BiteBuddy
Get me something for breakfast, something hearty but cheap
June 2024 — July 2024
Summary
This project is made during the hackjakarta hackathon that I did with 3 other teammates. This hackathon is a part of my preparation before I go to Canada to participate in the hackathons there (see more here). During the 24 hours duration of the hackathon, we ended up making a product called BiteBuddy that is meant to be an extension of Grab's existing app. The demo video for the app can be seen here.
Team Composition
Alisha was the original person who wanted to join the hackathon. She then asked the people in my circle of friends if any of them would like to join. Seeing that joining several hackathons before my departure to Canada was something that I had already planned for a long time, I immediately jumped at this opportunity. My other friends, Akbar and Awe, also decided to join. So that was how the team formed.

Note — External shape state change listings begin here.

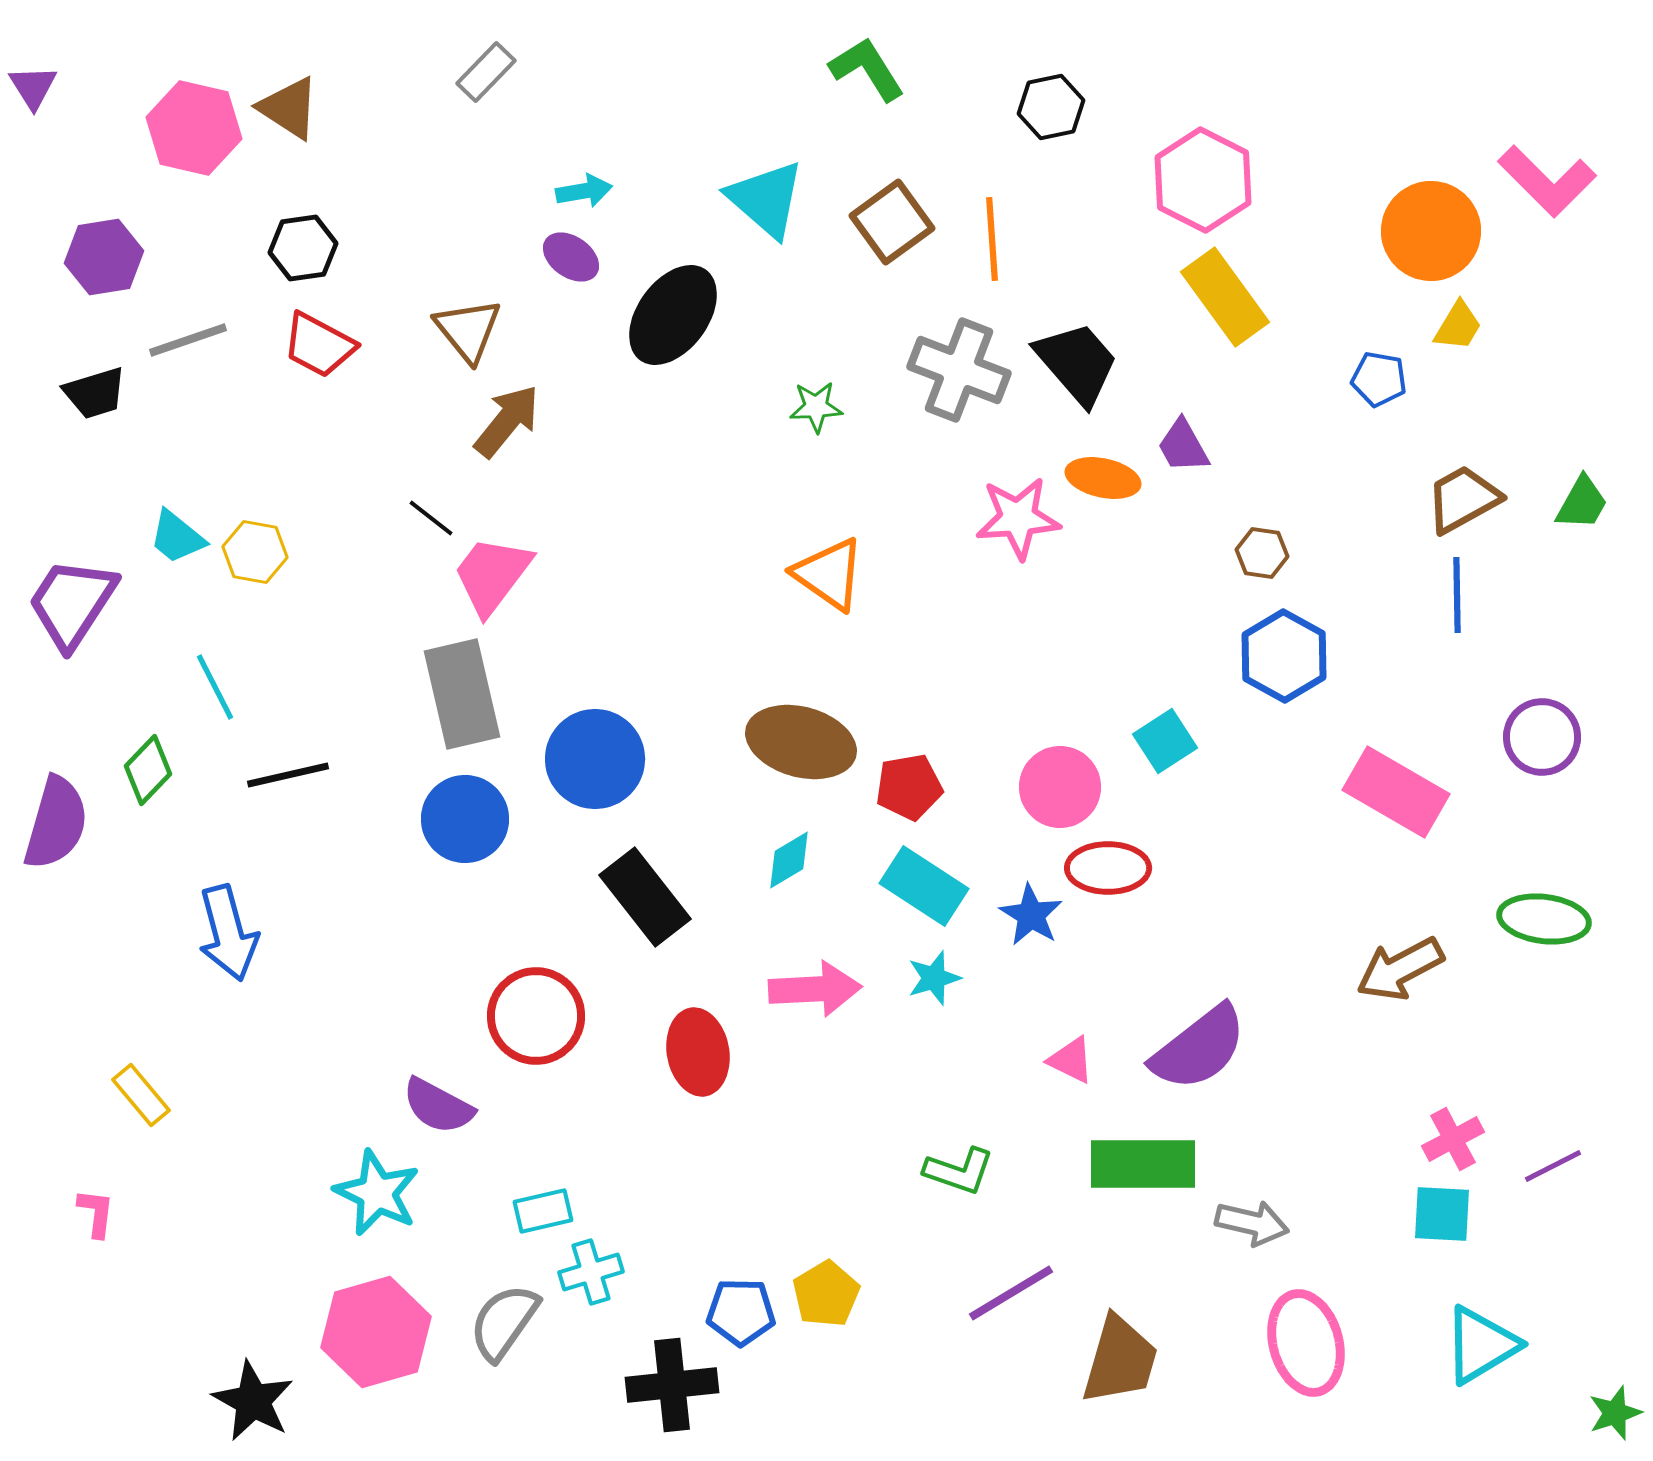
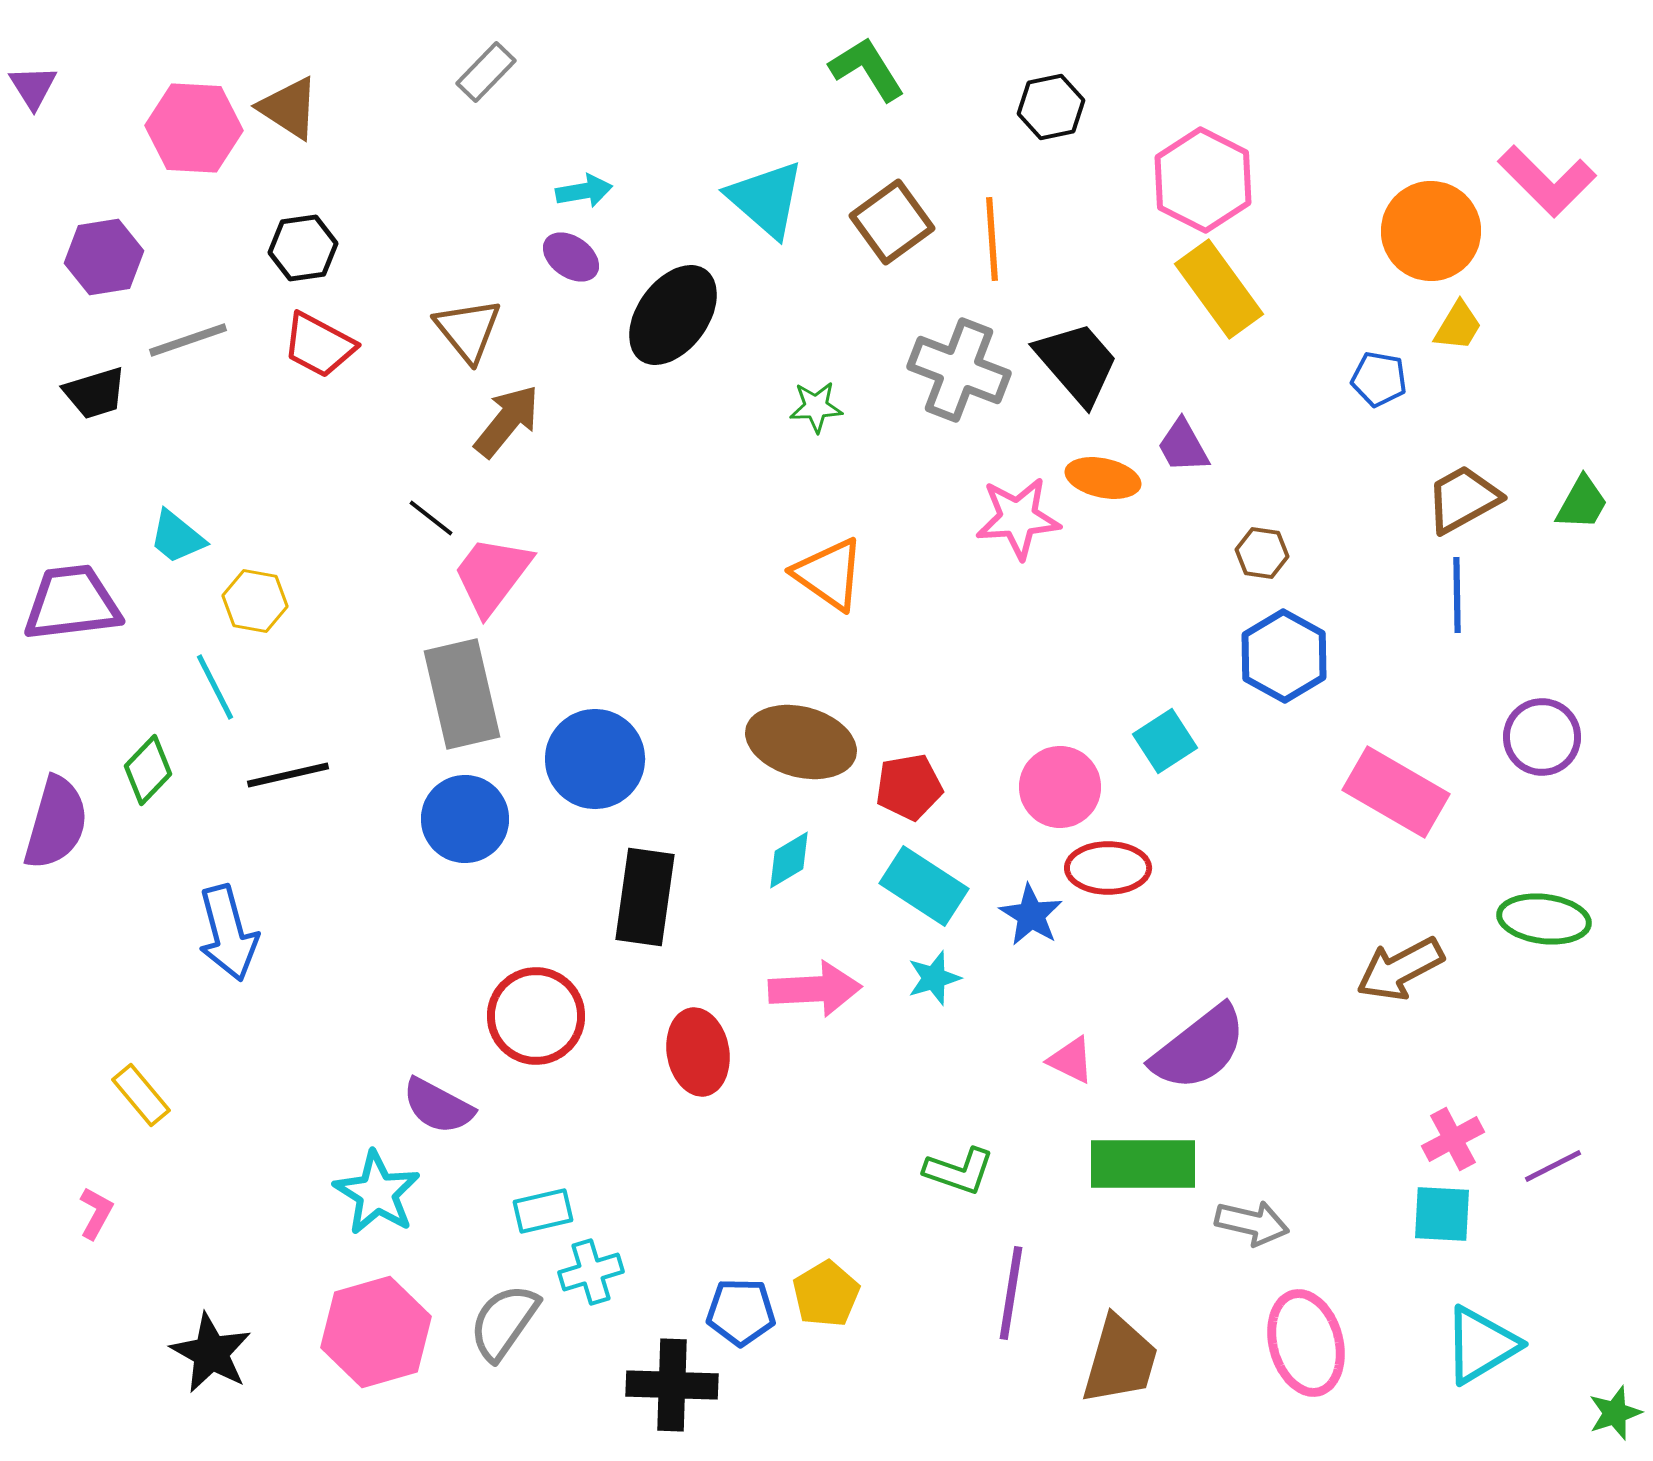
pink hexagon at (194, 128): rotated 10 degrees counterclockwise
yellow rectangle at (1225, 297): moved 6 px left, 8 px up
yellow hexagon at (255, 552): moved 49 px down
purple trapezoid at (72, 603): rotated 50 degrees clockwise
black rectangle at (645, 897): rotated 46 degrees clockwise
cyan star at (377, 1193): rotated 6 degrees clockwise
pink L-shape at (96, 1213): rotated 22 degrees clockwise
purple line at (1011, 1293): rotated 50 degrees counterclockwise
black cross at (672, 1385): rotated 8 degrees clockwise
black star at (253, 1401): moved 42 px left, 48 px up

The division of role was almost exactly like in GarudaHacks. Me, Awe, and Akbar is the engineer who creates the product that we actually want to create (I'll talk more about further division of labor among us three later). Meanwhile, Alisha is a fusion of the archetypal hustler and hipster.
Developer Diaries
This hackathon had pretty lax rule about doing preparation works before the hackathon started. It only demands hackers that all piece of code that they write for the project is written for the project. But other artifacts of development, such as pre-trained model, UI/UX design, or system design, was allowed to be created before the hackathon started. This is why the discussion on what project are we making and how are we going to execute said project goes much farther back than my previous hackathon, GarudaHacks, which has a much more stringent rule regarding that (see my experience in that hackathon here).
What Are We Making?
This question has been asked from the first meeting that me and my team had in mid-June. In the first meeting, after dealing with the registration of the hackathon, me and my team tried to answer this question by first taking a look at the available tracks of the hackathon. We promptly decided to take on the last track, improving and augmenting Grab's existing offerings with generative AI. There were a lot of ideas being bounced back and forth, but at the conclusion of that first meeting, we managed to settle on food recommender chatbot for the GrabFood service. The reasoning behind the idea was our own anecdotal experience of intense decision paralysis when we are choosing the food to order through the service due to the overwhelming amount of options that are available.
As time went on however, we started to reconsider the idea. Our main concern back then was the fact that a food recommender app would be one of the most popular and common ideas among the participants. This is especially true considering that the idea was included in the idea bank for the hackathon that was created by the organizer. We decided that we need some sort of "twist" on top of the idea to make us stand-out among the other teams who would likely also have that similar idea. We spent a handful of meeting deciding on said twist. I suggested that we use the recommendation not to recommend food, but to recommend restaurants for Grab's other upcoming service, Grab Dine-In. This idea quickly got shot down however because of the much smaller adoption of the service among Grab users.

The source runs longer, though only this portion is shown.